My mother took one look at the little container I had picked out, and shook her head. "We're going to need something.. a bit bigger."

She was right. I now have many-vined tomato plant monsters, sprouting ample green arms up the wall, spilling over the large pot, and threatening to take over the entire patio. It's like Garden of Regime Change. Pretty soon the neighbouring poppies will start marching and waving signs saying "No Blood for Soil".

Anyway, I remarked on how the plants had yellow flowers, but no actual tomatoes.

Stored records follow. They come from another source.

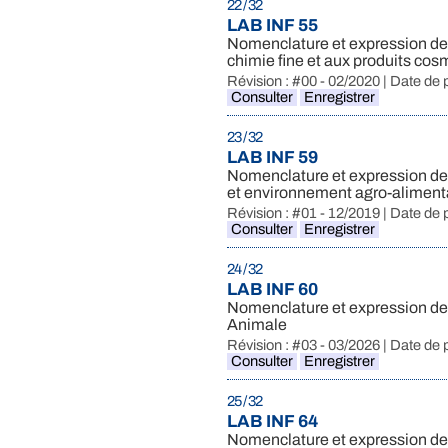
22 / 32
LAB INF 55
Nomenclature et expression des 
chimie fine et aux produits cos
Révision : #00 - 02/2020 | Date de 
Consulter
Enregistrer
23 / 32
LAB INF 59
Nomenclature et expression des
et environnement agro-aliment
Révision : #01 - 12/2019 | Date de 
Consulter
Enregistrer
24 / 32
LAB INF 60
Nomenclature et expression des
Animale
Révision : #03 - 03/2026 | Date de 
Consulter
Enregistrer
25 / 32
LAB INF 64
Nomenclature et expression des 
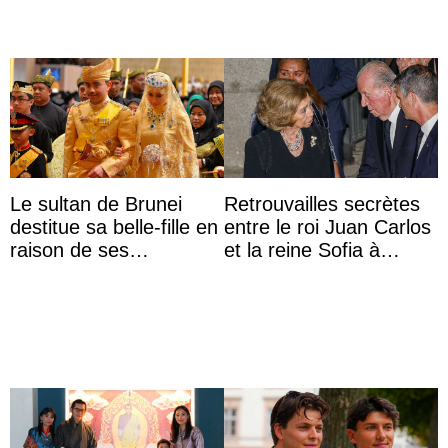
Le sultan de Brunei
Retrouvailles secrètes
destitue sa belle-fille en
entre le roi Juan Carlos
raison de ses
et la reine Sofia à
agissements
Majorque le temps d’un
inappropriés
dîner ave ...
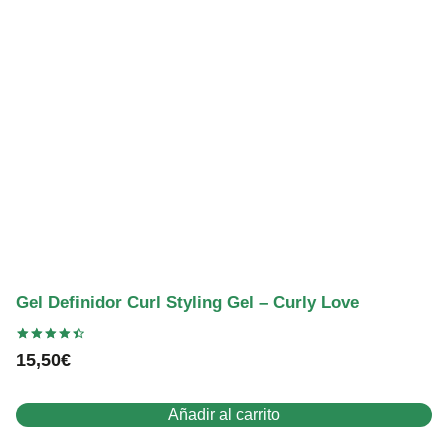
Gel Definidor Curl Styling Gel – Curly Love
Valorado
15,50
€
con
4.54
de 5
Añadir al carrito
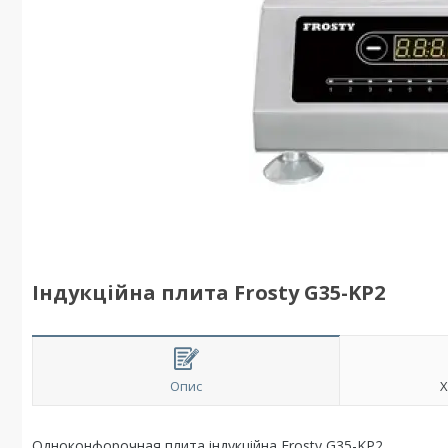
Індукційна плита Frosty G35-KP2
Опис
Х
Одноконфорочная плита індукційна Frosty G35-KP2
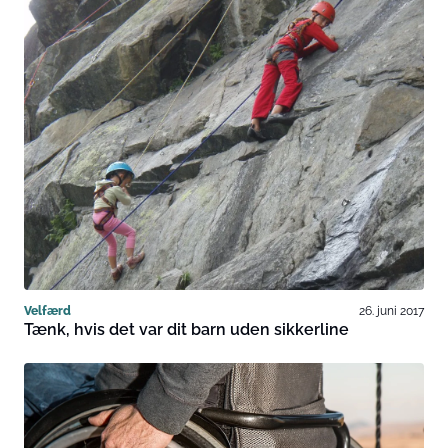
Velfærd
26. juni 2017
Tænk, hvis det var dit barn uden sikkerline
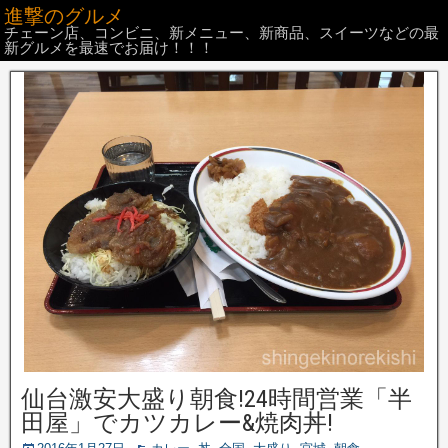
進撃のグルメ
チェーン店、コンビニ、新メニュー、新商品、スイーツなどの最
新グルメを最速でお届け！！！
仙台激安大盛り朝食!24時間営業「半
田屋」でカツカレー&焼肉丼!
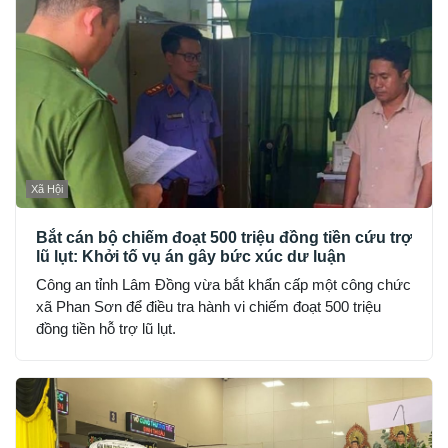
Xã Hội
Bắt cán bộ chiếm đoạt 500 triệu đồng tiền cứu trợ
lũ lụt: Khởi tố vụ án gây bức xúc dư luận
Công an tỉnh Lâm Đồng vừa bắt khẩn cấp một công chức
xã Phan Sơn để điều tra hành vi chiếm đoạt 500 triệu
đồng tiền hỗ trợ lũ lụt.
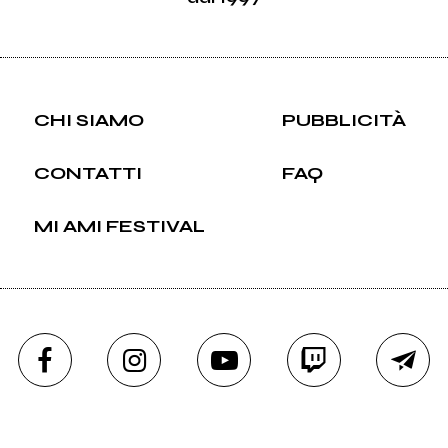
CHI SIAMO
PUBBLICITÀ
CONTATTI
FAQ
MI AMI FESTIVAL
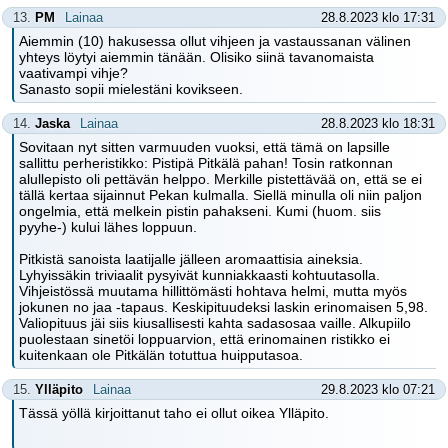
13.
PM
Lainaa
28.8.2023 klo 17:31
Aiemmin (10) hakusessa ollut vihjeen ja vastaussanan välinen
yhteys löytyi aiemmin tänään. Olisiko siinä tavanomaista
vaativampi vihje?
Sanasto sopii mielestäni kovikseen.
14.
Jaska
Lainaa
28.8.2023 klo 18:31
Sovitaan nyt sitten varmuuden vuoksi, että tämä on lapsille
sallittu perheristikko: Pistipä Pitkälä pahan! Tosin ratkonnan
alullepisto oli pettävän helppo. Merkille pistettävää on, että se ei
tällä kertaa sijainnut Pekan kulmalla. Siellä minulla oli niin paljon
ongelmia, että melkein pistin pahakseni. Kumi (huom. siis
pyyhe-) kului lähes loppuun.
Pitkistä sanoista laatijalle jälleen aromaattisia aineksia.
Lyhyissäkin triviaalit pysyivät kunniakkaasti kohtuutasolla.
Vihjeistössä muutama hillittömästi hohtava helmi, mutta myös
jokunen no jaa -tapaus. Keskipituudeksi laskin erinomaisen 5,98.
Valiopituus jäi siis kiusallisesti kahta sadasosaa vaille. Alkupiilo
puolestaan sinetöi loppuarvion, että erinomainen ristikko ei
kuitenkaan ole Pitkälän totuttua huipputasoa.
15.
Ylläpito
Lainaa
29.8.2023 klo 07:21
Tässä yöllä kirjoittanut taho ei ollut oikea Ylläpito.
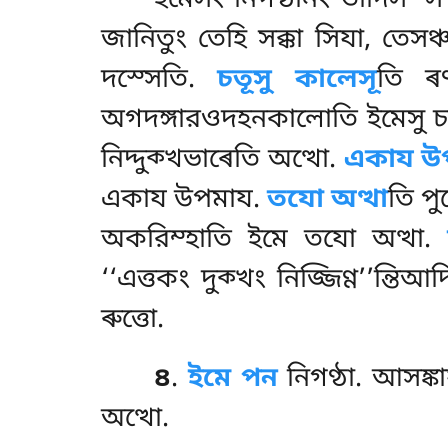
ইমেসং নিগণ্ঠানং তাদিসস
জানিতুং তেহি সক্কা সিযা, তেসঞ
দস্সেতি.
চতূসু কালেসূ
তি ৰণ
অগদঙ্গারওদহনকালোতি ইমেসু চত
নিদ্দুক্খভাৰেতি অত্থো.
একায উ
একায উপমায.
তযো অত্থা
তি পু
অকরিম্হাতি ইমে তযো অত্থা.
‘‘এত্তকং দুক্খং নিজ্জিণ্ণ’’ন্তিআ
ৰুত্তো.
৪
.
ইমে
পন
নিগণ্ঠা. আসঙ্
অত্থো.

"Hmm," said my mother, the much more experienced gardener. "Sounds like you need to do a little pollination assistance."

She went on to explain that although tomato flowers should be self-fertilizing, this may not be happening. No pollination, no tomatoes.

"Yeah, I know how that is." I said, a touch bitterly.

The solution, she said, was to try a little manual pollination with a Q-tip.

I traipsed out the following day, and gamely probed at the little buds. Further Googlage suggests I should just try shaking them to loosen things up. But I don't think that's going to help-it's mighty windy at times here, and surely there has already been enough shaking to pollinate this small army of tomato plants. I guess we'll just have to wait and see.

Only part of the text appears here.